Autumn without mushrooms just isn’t autumn. Chanterelles, agaric honey, or plain white — the choice is yours. They are great when fried with potatoes, cooked in an open mushroom pie with smetana filling, or stewed in ragout (pronounced “ragoo”). And then there are vareniki dumplings stuffed with mashed potato and mushrooms. Best served with smetana and fried onions. Resistance is futile.

Recipe 

4. Squash caviar

Diehard dacha-goers often have enough squashes to last the whole summer, fall, and (in preserved form) winter. Try making a time-tested veggie appetizer — squash caviar. This dish is said to have been a firm (and mushy) favorite of Soviet Secretary General Nikita Khrushchev and his wife.

Recipe 

5. Charlotte russe

Cook it every day and still no one will ever grow tired of this sweet-and-sour cake. Charlotte russe has foreign roots, having been invented in London by French chef Marie-Antoine Carême, who served under Russian Tsar Alexander I. The original recipe included cookies and whipped cream.

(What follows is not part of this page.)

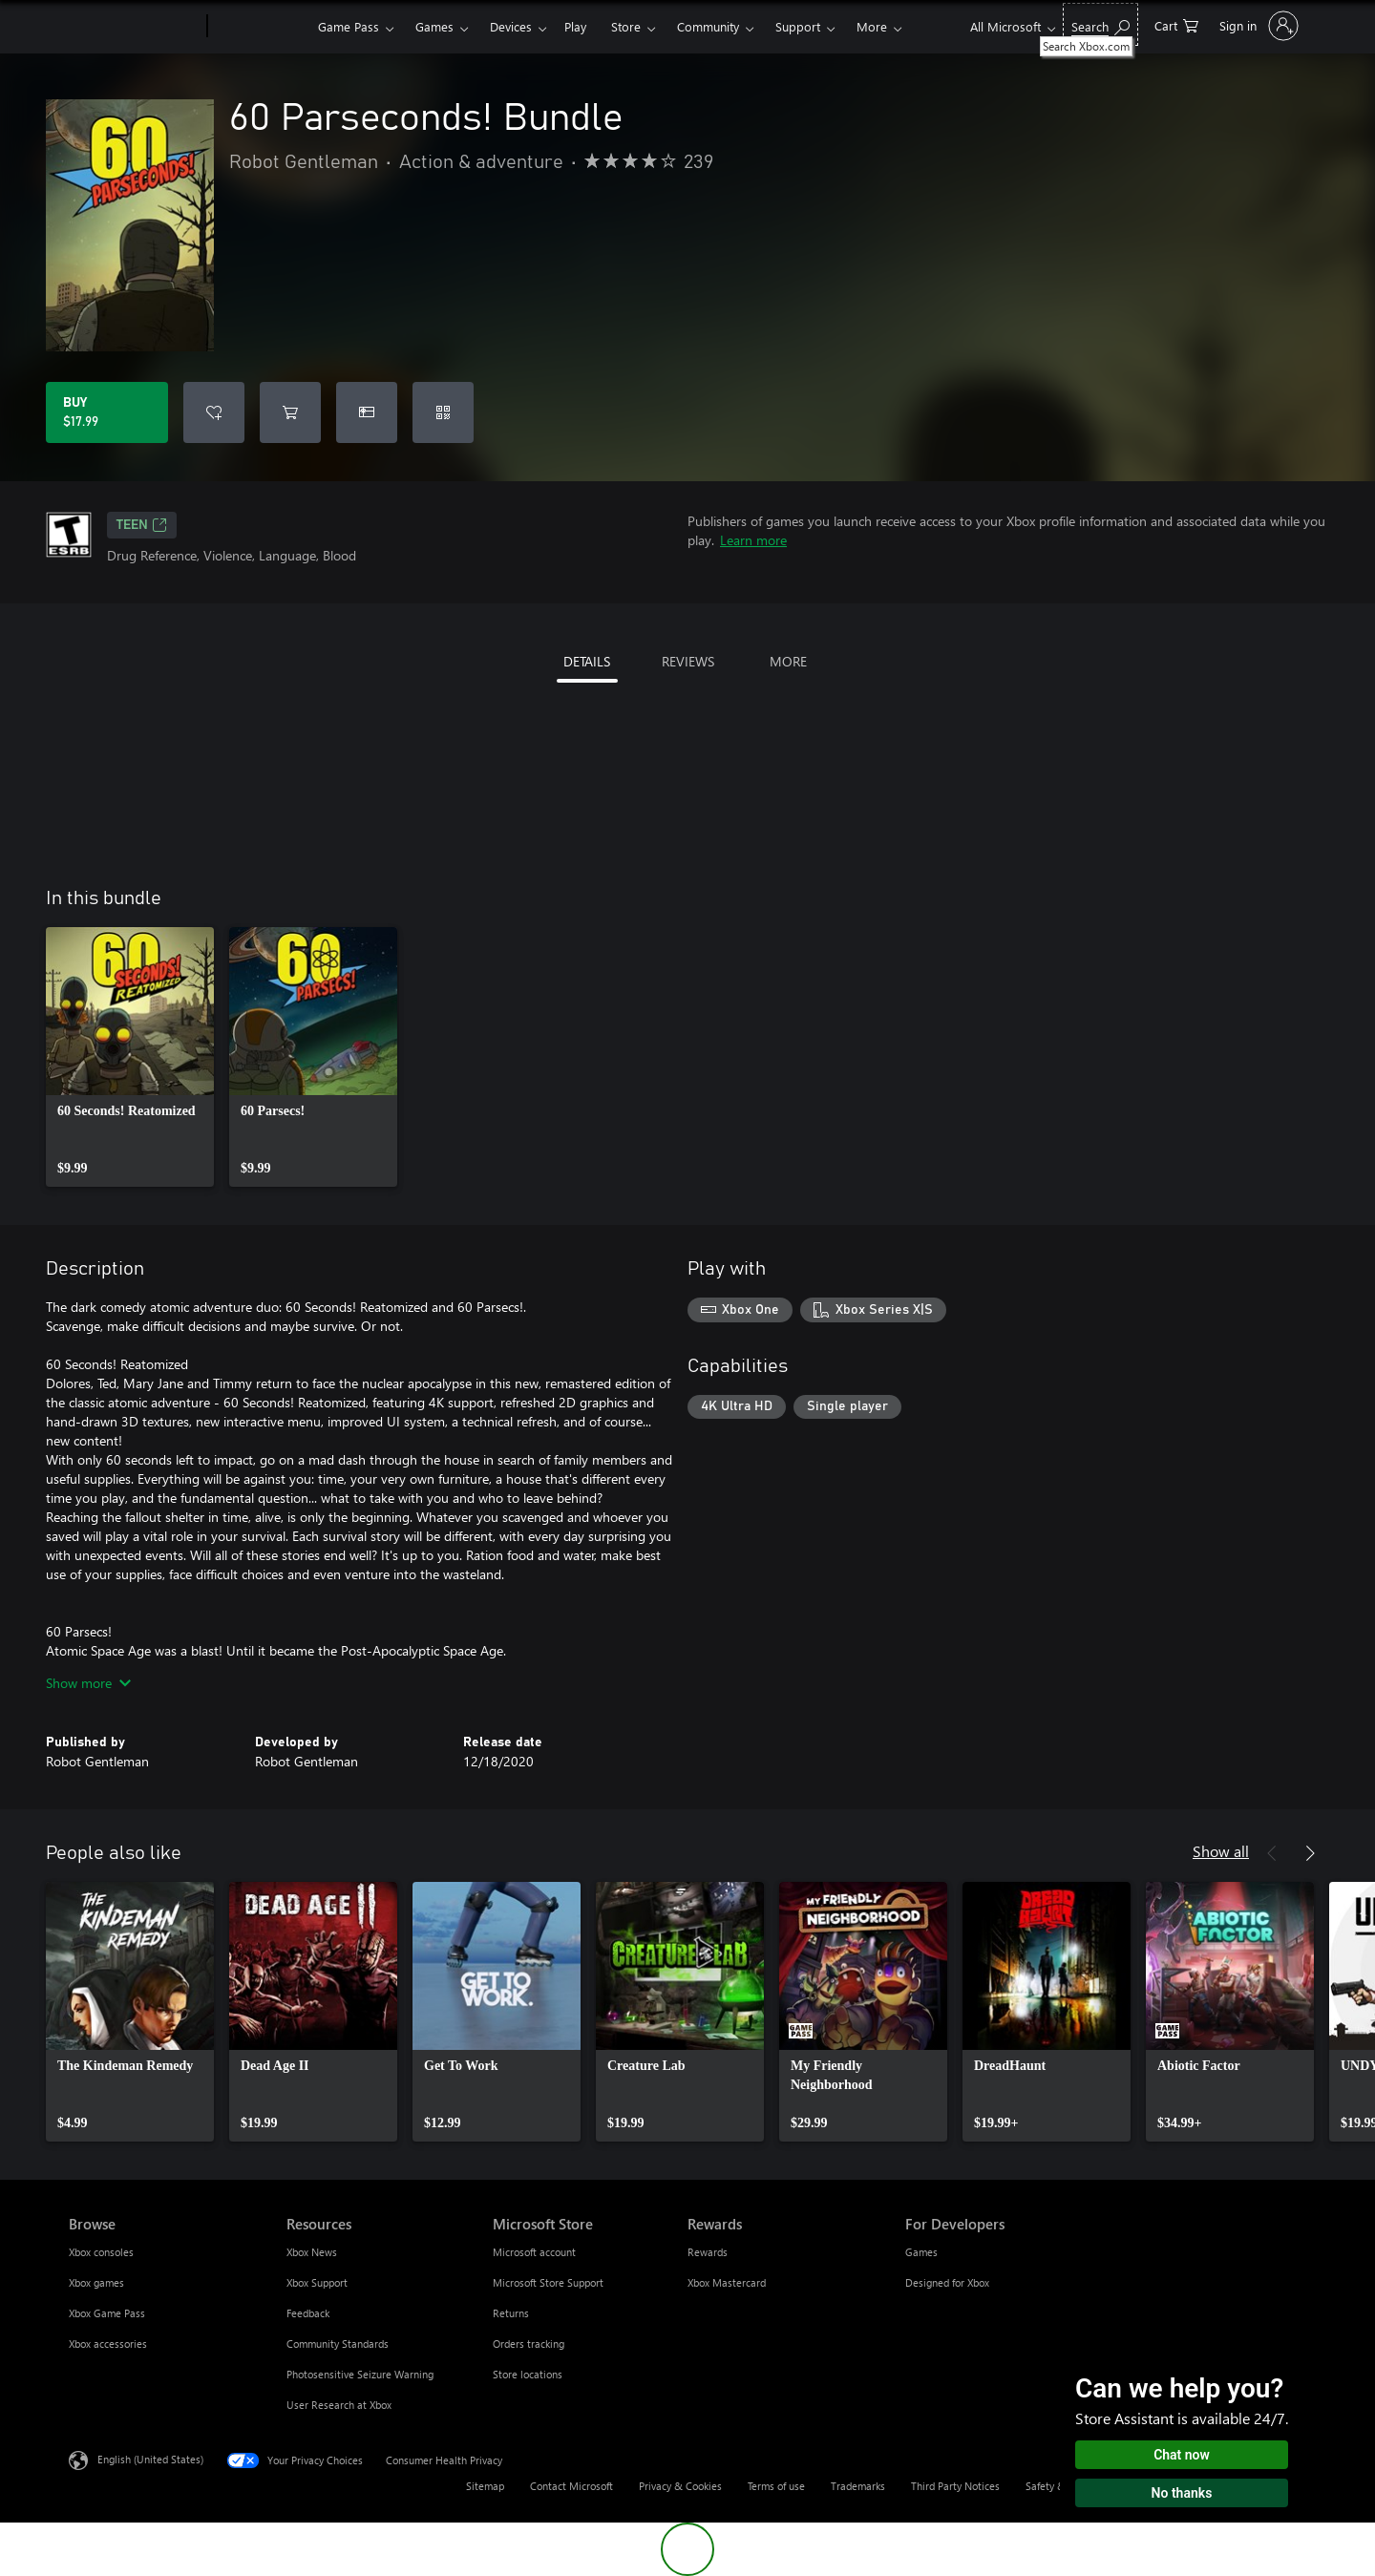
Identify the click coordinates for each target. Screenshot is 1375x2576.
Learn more (753, 540)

Although little is left of that version, this lovely sponge cake with apple filling will still brighten up any tea ceremony.

Recipe 

6. Jam

Russian-style jam, known as varenye, is a whole-fruit preserve that’s simple to make and keeps for a long time. All kinds of berries and fruits can be used. If you like challenging your taste buds, don’t limit yourself to one sort — feel free to mix and match different sour and sweet varieties. And if you’re a real experimentalist, try making it from watermelon, Cornel cherries, or pine cones.

Recipes 

7. Berry fruit drink

The cold season was made for hot berry beverages. They are not only delicious, but fill the organism with vitamins. Go for the most colorful sorts: sea-buckthorn and cranberries.